Jumia reported a loss before income tax of $17.7 million, a slight reduction of 1% compared to $17.8 million in the third quarter of 2024. Liquidity printed at $82.5 million, a decrease of $15.8 million in the third quarter of 2025, compared to an increase of $71.8 million in the third quarter of 2024, which included the net proceeds from the August 2024 At-the-Market (ATM) offering, and a decrease of $12.4 million in the second quarter of 2025.

Its net cash flow used in operating activities settled at $12.4 million compared to net cash flow used in operating activities of $26.8 million in the third quarter of 2024 and $12.7 million used in the second quarter of 2025. The result includes a positive working capital contribution of $0.4 million.

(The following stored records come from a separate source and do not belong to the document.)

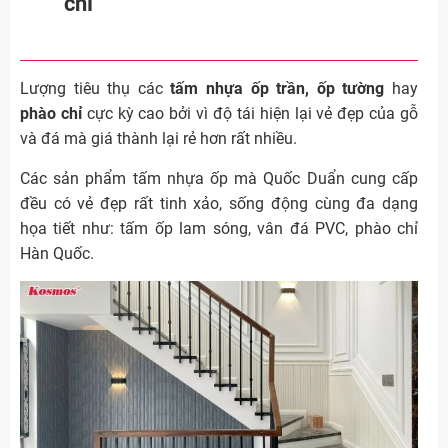
chỉ
Lượng tiêu thụ các
tấm nhựa ốp trần, ốp tường
hay
phào chỉ
cực kỳ cao bởi vì độ tái hiện lại vẻ đẹp của gỗ
và đá mà giá thành lại rẻ hơn rất nhiều.
Các sản phẩm tấm nhựa ốp mà Quốc Duẩn cung cấp
đều có vẻ đẹp rất tinh xảo, sống động cùng đa dạng
họa tiết như: tấm ốp lam sóng, vân đá PVC, phào chỉ
Hàn Quốc.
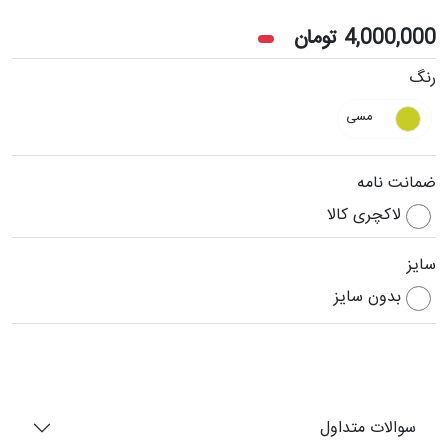
4,000,000
تومان
رنگ
مسی
ضمانت نامه
لاکچری کالا
سایز
بدون سایز
سوالات متداول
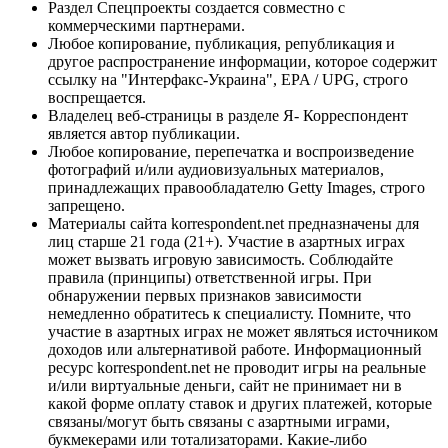
Раздел Спецпроекты создается совместно с
коммерческими партнерами.
Любое копирование, публикация, републикация и
другое распространение информации, которое содержит
ссылку на "Интерфакс-Украина", EPA / UPG, строго
воспрещается.
Владелец веб-страницы в разделе Я- Корреспондент
является автор публикации.
Любое копирование, перепечатка и воспроизведение
фотографий и/или аудиовизуальных материалов,
принадлежащих правообладателю Getty Images, строго
запрещено.
Материалы сайта korrespondent.net предназначены для
лиц старше 21 года (21+). Участие в азартных играх
может вызвать игровую зависимость. Соблюдайте
правила (принципы) ответственной игры. При
обнаружении первых признаков зависимости
немедленно обратитесь к специалисту. Помните, что
участие в азартных играх не может являться источником
доходов или альтернативой работе. Информационный
ресурс korrespondent.net не проводит игры на реальные
и/или виртуальные деньги, сайт не принимает ни в
какой форме оплату ставок и других платежей, которые
связаны/могут быть связаны с азартными играми,
букмекерами или тотализаторами. Какие-либо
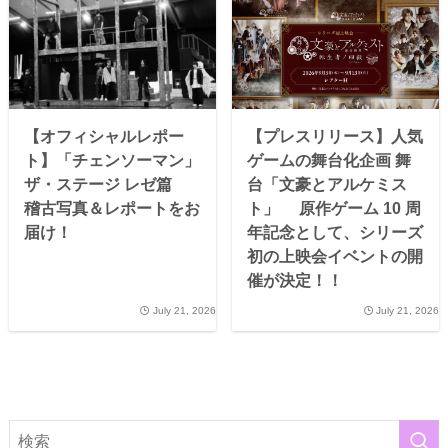
【オフィシャルレポー
【プレスリリース】人気
ト】「チェンソーマン」
ゲームの舞台化企画 舞
ザ・ステージ レゼ篇
台「文豪とアルケミス
稽古写真＆レポートをお
ト」 原作ゲーム 10 周
届け！
年記念として、シリーズ
初の上映会イベントの開
催が決定！！
July 21, 2026
July 21, 2026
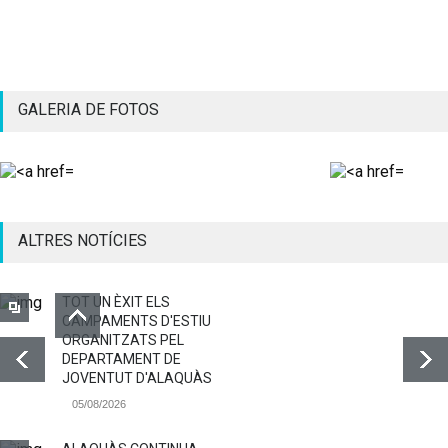
GALERIA DE FOTOS
ALTRES NOTÍCIES
TOT UN ÈXIT ELS
CAMPAMENTS D'ESTIU
ORGANITZATS PEL
DEPARTAMENT DE
JOVENTUT D'ALAQUÀS
05/08/2026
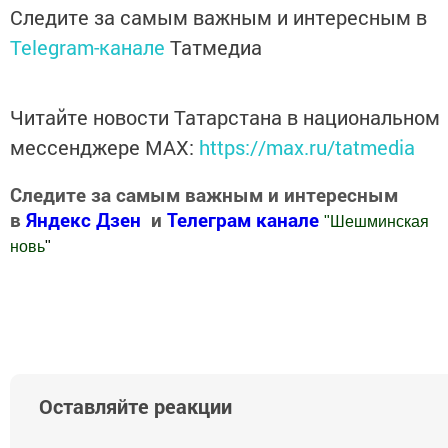
Следите за самым важным и интересным в
Telegram-канале
Татмедиа
Читайте новости Татарстана в национальном
мессенджере MАХ:
https://max.ru/tatmedia
Следите за самым важным и интересным
в
Яндекс Дзен
и
Телеграм канале
"
Шешминская
новь
"
Добавить Шешминскую новь в Яндекс.Новости
Оставляйте реакции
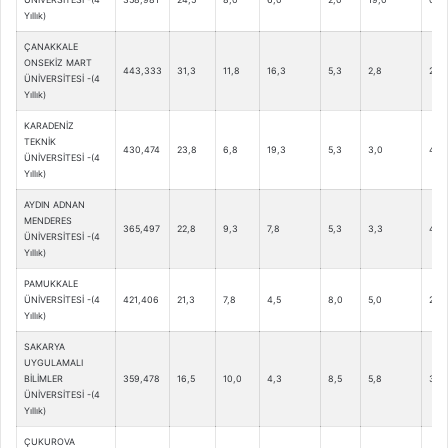
Yıllık)
ÇANAKKALE
ONSEKİZ MART
443,333
31,3
11,8
16,3
5,3
2,8
2,8
ÜNİVERSİTESİ -(4
Yıllık)
KARADENİZ
TEKNİK
430,474
23,8
6,8
19,3
5,3
3,0
4,5
ÜNİVERSİTESİ -(4
Yıllık)
AYDIN ADNAN
MENDERES
365,497
22,8
9,3
7,8
5,3
3,3
4,0
ÜNİVERSİTESİ -(4
Yıllık)
PAMUKKALE
ÜNİVERSİTESİ -(4
421,406
21,3
7,8
4,5
8,0
5,0
2,8
Yıllık)
SAKARYA
UYGULAMALI
BİLİMLER
359,478
16,5
10,0
4,3
8,5
5,8
3,0
ÜNİVERSİTESİ -(4
Yıllık)
ÇUKUROVA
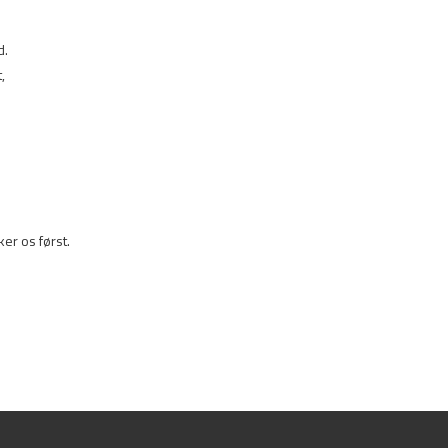
. 
, 
ker os først. 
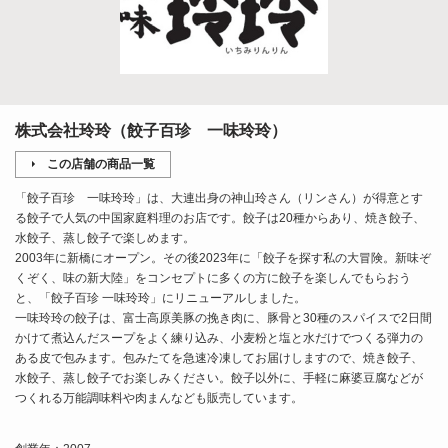
株式会社玲玲（餃子百珍 一味玲玲）
この店舗の商品一覧
「餃子百珍 一味玲玲」は、大連出身の神山玲さん（リンさん）が得意とす
る餃子で人気の中国家庭料理のお店です。餃子は20種からあり、焼き餃子、
水餃子、蒸し餃子で楽しめます。
2003年に新橋にオープン。その後2023年に「餃子を探す私の大冒険。新味ぞ
くぞく、味の新大陸」をコンセプトに多くの方に餃子を楽しんでもらおう
と、「餃子百珍 一味玲玲」にリニューアルしました。
一味玲玲の餃子は、富士高原美豚の挽き肉に、豚骨と30種のスパイスで2日間
かけて煮込んだスープをよく練り込み、小麦粉と塩と水だけでつくる弾力の
ある皮で包みます。包みたてを急速冷凍してお届けしますので、焼き餃子、
水餃子、蒸し餃子でお楽しみください。餃子以外に、手軽に麻婆豆腐などが
つくれる万能調味料や肉まんなども販売しています。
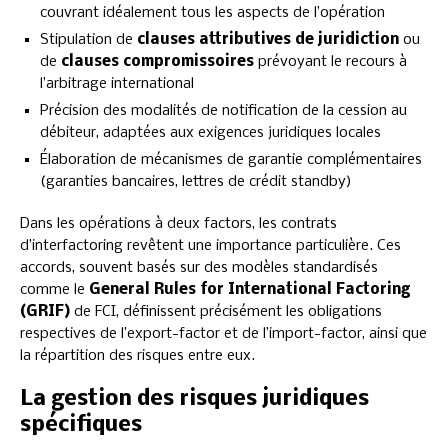
couvrant idéalement tous les aspects de l’opération
Stipulation de
clauses attributives de juridiction
ou
de
clauses compromissoires
prévoyant le recours à
l’arbitrage international
Précision des modalités de notification de la cession au
débiteur, adaptées aux exigences juridiques locales
Élaboration de mécanismes de garantie complémentaires
(garanties bancaires, lettres de crédit standby)
Dans les opérations à deux factors, les contrats
d’interfactoring revêtent une importance particulière. Ces
accords, souvent basés sur des modèles standardisés
comme le
General Rules for International Factoring
(GRIF)
de FCI, définissent précisément les obligations
respectives de l’export-factor et de l’import-factor, ainsi que
la répartition des risques entre eux.
La gestion des risques juridiques
spécifiques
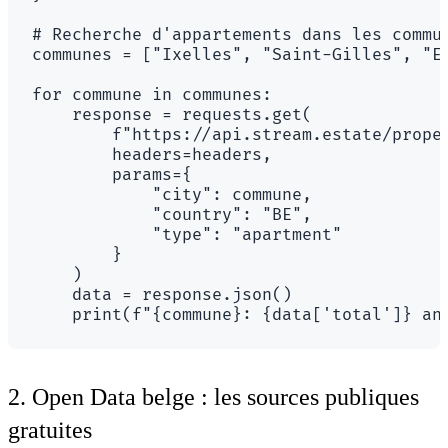
# Recherche d'appartements dans les commun
communes = ["Ixelles", "Saint-Gilles", "Et
for commune in communes:

    response = requests.get(

        f"https://api.stream.estate/proper
        headers=headers,

        params={

            "city": commune,

            "country": "BE",

            "type": "apartment"

        }

    )

    data = response.json()

2. Open Data belge : les sources publiques
gratuites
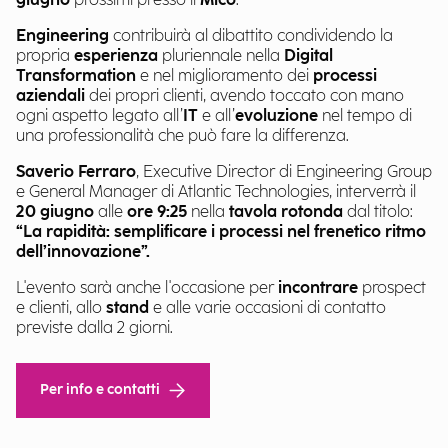
giugno
prossimi presso il
Mico
.
Engineering
contribuirà al dibattito condividendo la
propria
esperienza
pluriennale nella
Digital
Transformation
e nel miglioramento dei
processi
aziendali
dei propri clienti, avendo toccato con mano
ogni aspetto legato all’
IT
e all’
evoluzione
nel tempo di
una professionalità che può fare la differenza.
Saverio Ferraro
, Executive Director di Engineering Group
e General Manager di Atlantic Technologies, interverrà il
20 giugno
alle
ore 9:25
nella
tavola rotonda
dal titolo:
“La rapidità: semplificare i processi nel frenetico ritmo
dell’innovazione”.
L'evento sarà anche l'occasione per
incontrare
prospect
e clienti, allo
stand
e alle varie occasioni di contatto
previste dalla 2 giorni.
Per info e contatti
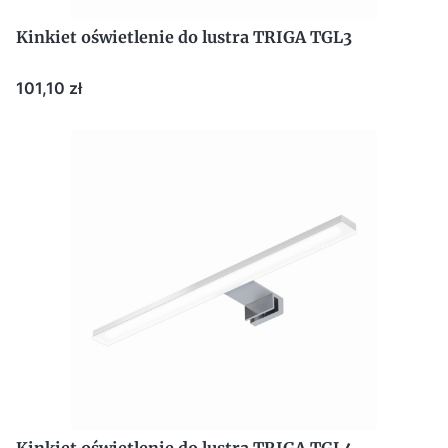
Kinkiet oświetlenie do lustra TRIGA TGL3
Cena
101,10 zł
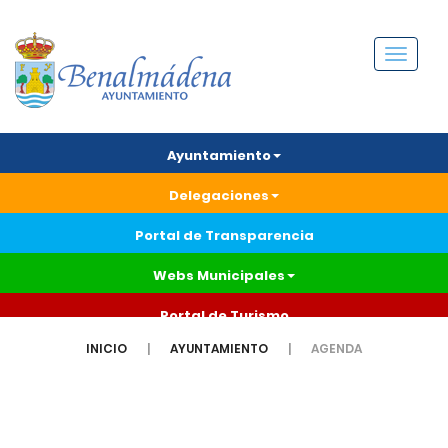
Menú
Ayuntamiento
Delegaciones
Portal de Transparencia
Webs Municipales
Portal de Turismo
INICIO
AYUNTAMIENTO
AGENDA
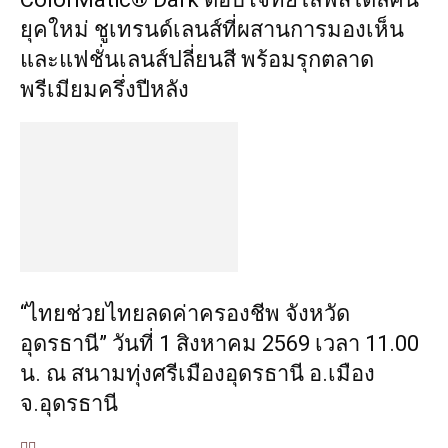
ยุคใหม่ ชูเทรนด์เลนส์ที่ผสานการมองเห็น
และแฟชั่นเลนส์ปลี่ยนสี พร้อมรุกตลาด
พรีเมียมครึ่งปีหลัง
“ไทยช่วยไทยลดค่าครองชีพ จังหวัด
อุดรธานี” วันที่ 1 สิงหาคม 2569 เวลา 11.00
น. ณ สนามทุ่งศรีเมืองอุดรธานี อ.เมือง
จ.อุดรธานี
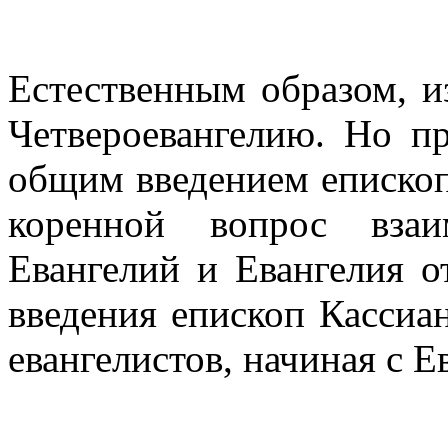
Естественным образом, и
Четвероевангелию. Но пр
общим введением епископ
коренной вопрос взаи
Евангелий и Евангелия о
введения епископ Кассиа
евангелистов, начиная с Е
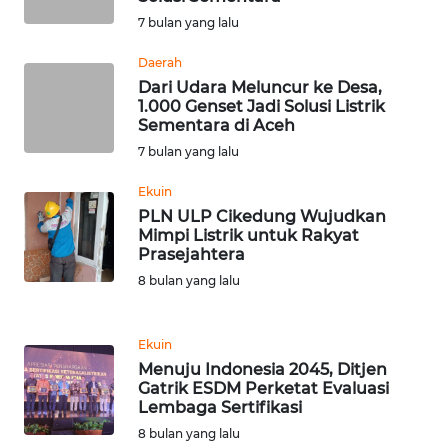
7 bulan yang lalu
WN
LABUHANBATU
Daerah
Dari Udara Meluncur ke Desa,
WN
1.000 Genset Jadi Solusi Listrik
TAPANULI
Sementara di Aceh
TENGAH
7 bulan yang lalu
Ekuin
WN DELI
PLN ULP Cikedung Wujudkan
SERDANG
Mimpi Listrik untuk Rakyat
Prasejahtera
WN
8 bulan yang lalu
TEBING
TINGGI
Ekuin
WN
Menuju Indonesia 2045, Ditjen
Gatrik ESDM Perketat Evaluasi
PAKPAK
Lembaga Sertifikasi
8 bulan yang lalu
WN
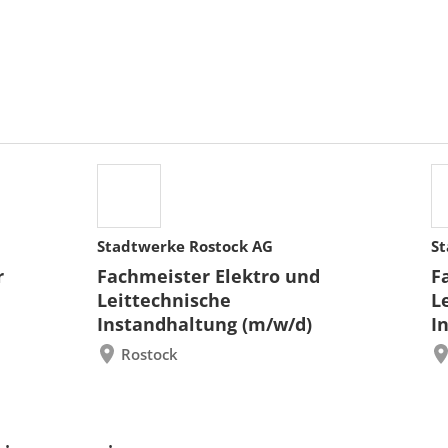
Stadtwerke Rostock AG
St
r
Fachmeister Elektro und
F
Leittechnische
L
Instandhaltung (m/w/d)
I
Rostock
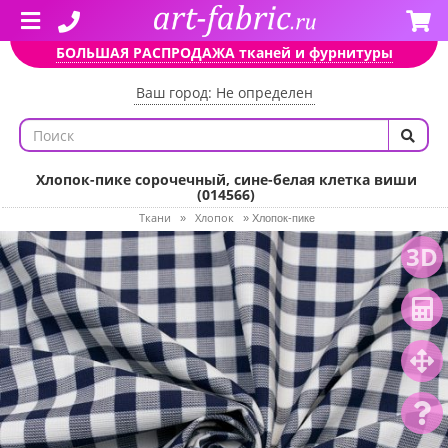
БОЛЬШАЯ РАСПРОДАЖА тканей и фурнитуры
Ваш город: Не определен
Хлопок-пике сорочечный, сине-белая клетка виши
(014566)
Ткани
Хлопок
»
»
Хлопок-пике
3D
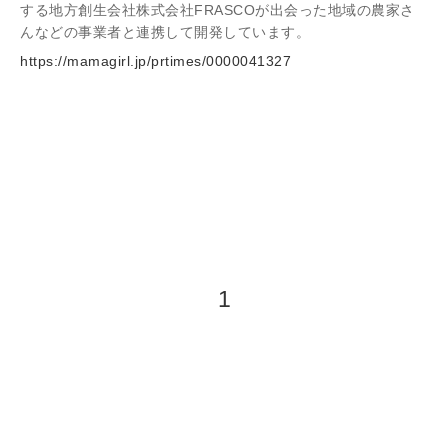
する地方創生会社株式会社FRASCOが出会った地域の農家さ
んなどの事業者と連携して開発しています。
https://mamagirl.jp/prtimes/0000041327
1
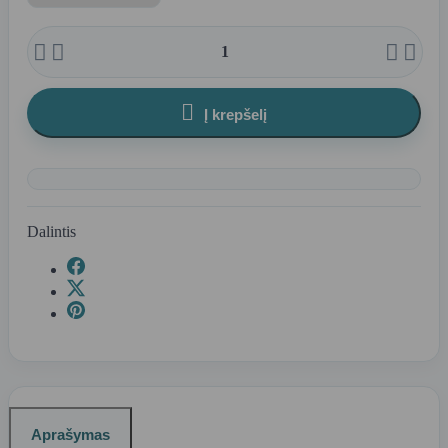





Į krepšelį
Dalintis
Aprašymas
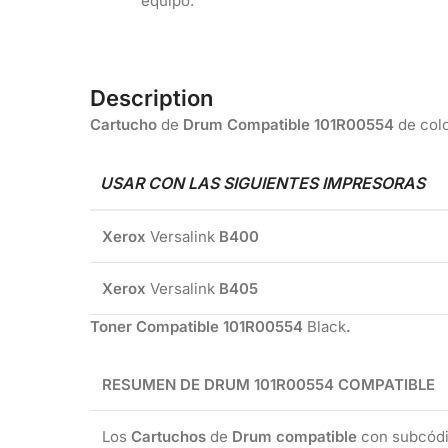
equipo.
Description
Cartucho
de
Drum Compatible 101R00554
de col
USAR CON LAS SIGUIENTES IMPRESORAS
Xerox
Versalink
B400
Xerox
Versalink
B405
Toner Compatible 101R00554
Black
.
RESUMEN DE DRUM 101R00554 COMPATIBLE
Los
Cartuchos
de
Drum compatible
con subcódi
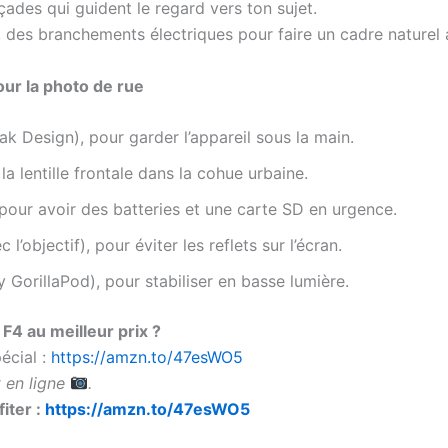
 façades qui guident le regard vers ton sujet.
re, des branchements électriques pour faire un cadre naturel
r la photo de rue
k Design), pour garder l’appareil sous la main.
la lentille frontale dans la cohue urbaine.
pour avoir des batteries et une carte SD en urgence.
 l’objectif), pour éviter les reflets sur l’écran.
 GorillaPod), pour stabiliser en basse lumière.
4 au meilleur prix ?
écial :
https://amzn.to/47esWO5
 en ligne
.
iter :
https://amzn.to/47esWO5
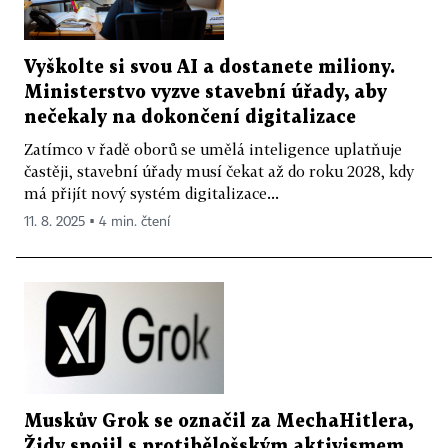
Vyškolte si svou AI a dostanete miliony.
Ministerstvo vyzve stavební úřady, aby
nečekaly na dokončení digitalizace
Zatímco v řadě oborů se umělá inteligence uplatňuje
častěji, stavební úřady musí čekat až do roku 2028, kdy
má přijít nový systém digitalizace...
11. 8. 2025 ▪ 4 min. čtení
Muskův Grok se označil za MechaHitlera,
Židy spojil s protibělošským aktivismem.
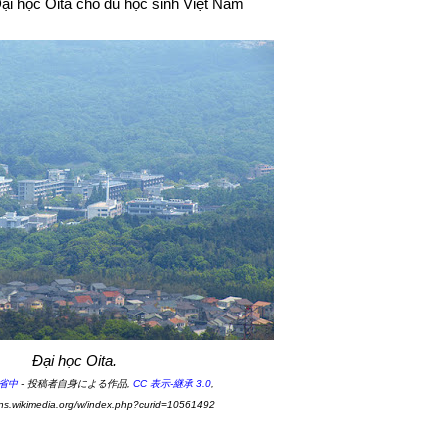
ại học Oita cho du học sinh Việt Nam
Đại học Oita.
省中
-
投稿者自身による作品
,
CC 表示-継承 3.0
,
ns.wikimedia.org/w/index.php?curid=10561492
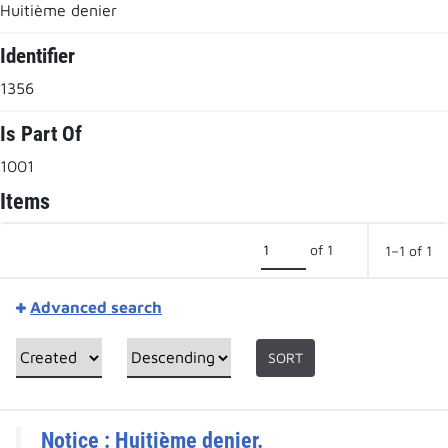
Huitième denier
Identifier
1356
Is Part Of
1001
Items
of 1
1–1 of 1
Advanced search
SORT
Notice : Huitième denier.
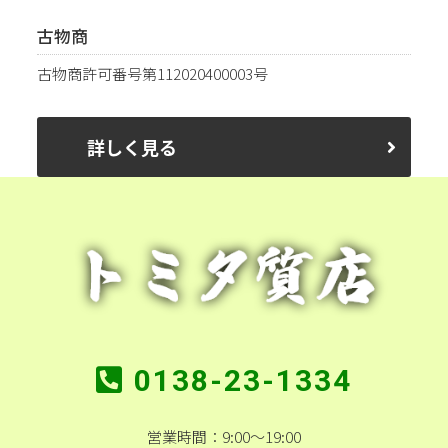
古物商
古物商許可番号第112020400003号
詳しく見る
0138-23-1334
営業時間：9:00～19:00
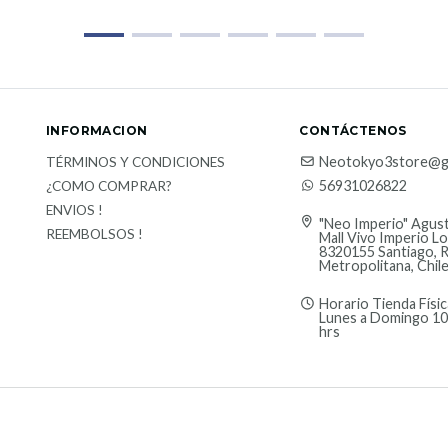
INFORMACION
CONTÁCTENOS
Neotokyo3store@g
TÉRMINOS Y CONDICIONES
56931026822
¿COMO COMPRAR?
ENVIOS !
"Neo Imperio" Agust
REEMBOLSOS !
Mall Vivo Imperio Lo
8320155 Santiago, 
Metropolitana, Chil
Horario Tienda Físic
Lunes a Domingo 10
hrs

Jumia reported that customers’ orders grew 34% year-over-year, driven by strong execution, enhanced product assortment, and healthy consumer demand across key categories. It said quarterly active customers ordering physical goods grew by 23% year-over-year, highlighting continued engagement and customer loyalty. As of September 30, 2025, the Company’s liquidity position was $82.5 million, comprised of $81.5 million in cash and cash equivalents and $1.0 million in term deposits and other financial assets, it said in the report Jumia’s liquidity position decreased by $15.8 million in the third quarter of 2025, compared to an increase of $71.8 million in the third quarter of 2024, which included net proceeds from the August 2024 At-the-Market (ATM) offering, and a decrease of $12.4 million in the second quarter of 2025.

Net cash used in operating activities was $12.4 million in the third quarter of 2025, compared to a net cash used of $26.8 million in the third quarter of 2024 and $12.7 million used in the second quarter of 2025. The result includes a positive working capital contribution of $0.4 million in the third quarter of 2025, compared to a negative working capital contribution of $9.1 million in the third quarter of 2024, primarily reflecting improvements in operating performance.

 In addition, the Company reported $1.4 million in capital expenditures in the third quarter of 2025, compared to $0.9 million in the third quarter of 2024, primarily reflecting investments in infrastructure and facility enhancements to support business growth. “This quarter marks a significant acceleration in customer demand and order growth, driven by strong execution across our markets and growing consumer trust in the Jumia brand. We believe Jumia has reached an inflection point as our compelling value proposition, and improved operational discipline position us for sustainable, profitable growth.

“We continue to strengthen our cost structure and sharpen operational discipline, reinforcing our path toward profitability. Our focus remains on execution and customer engagement as we build a more efficient business.
“We believe that we are on track to reach breakeven on a Loss before Income tax basis in Q4 2026 and achieve full-year profitability in 2027, positioning Jumia for long-term growth and value creation.”